Published online by Cambridge University Press: 14 October 2009
The problem then is to visualize and create linkages between the search for scientific truth, and the desire to achieve justice in our society. … [To do this] the scientific community must seek to establish a new contract with policy makers, based not on demands for autonomy and ever-increasing budgets, but on the implementation of an explicit research agenda rooted in [social] goals …. [Scientists and policy makers must work together to make certain that research programs stay focused on policy goals … [and] that success of research is measured by progress toward a better quality of life for humankind, rather than by number of publications or citations or research grants.

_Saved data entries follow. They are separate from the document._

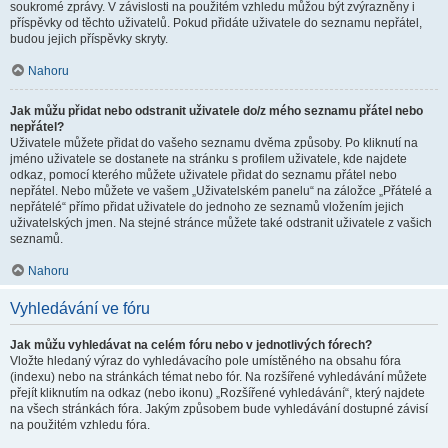
soukromé zprávy. V závislosti na použitém vzhledu můžou být zvýrazněny i
příspěvky od těchto uživatelů. Pokud přidáte uživatele do seznamu nepřátel,
budou jejich příspěvky skryty.
Nahoru
Jak můžu přidat nebo odstranit uživatele do/z mého seznamu přátel nebo
nepřátel?
Uživatele můžete přidat do vašeho seznamu dvěma způsoby. Po kliknutí na
jméno uživatele se dostanete na stránku s profilem uživatele, kde najdete
odkaz, pomocí kterého můžete uživatele přidat do seznamu přátel nebo
nepřátel. Nebo můžete ve vašem „Uživatelském panelu“ na záložce „Přátelé a
nepřátelé“ přímo přidat uživatele do jednoho ze seznamů vložením jejich
uživatelských jmen. Na stejné stránce můžete také odstranit uživatele z vašich
seznamů.
Nahoru
Vyhledávání ve fóru
Jak můžu vyhledávat na celém fóru nebo v jednotlivých fórech?
Vložte hledaný výraz do vyhledávacího pole umístěného na obsahu fóra
(indexu) nebo na stránkách témat nebo fór. Na rozšířené vyhledávání můžete
přejít kliknutím na odkaz (nebo ikonu) „Rozšířené vyhledávání“, který najdete
na všech stránkách fóra. Jakým způsobem bude vyhledávání dostupné závisí
na použitém vzhledu fóra.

– Representative George E. Brown, Jr. (1992: 780–81).Introduction
Economist Kenneth Arrow (1991: 48) makes clear in an overview of principal-agent theory that the costs of overcoming the asymmetry of information between the ignorant principal and the expert agent can be very high. Moreover, even if such costs could be overcome, the opportunity for principals to use specific monetary incentives is very limited (Braun 1993). These difficulties create pressure for simple contracts that do not necessarily incorporate monitoring, incentives, or other features required for an efficiently structured relationship. This chapter is about the simple contractual solution to the problem of delegation in science policy, from its institutionalization just after World War II to its termination in the 1980s.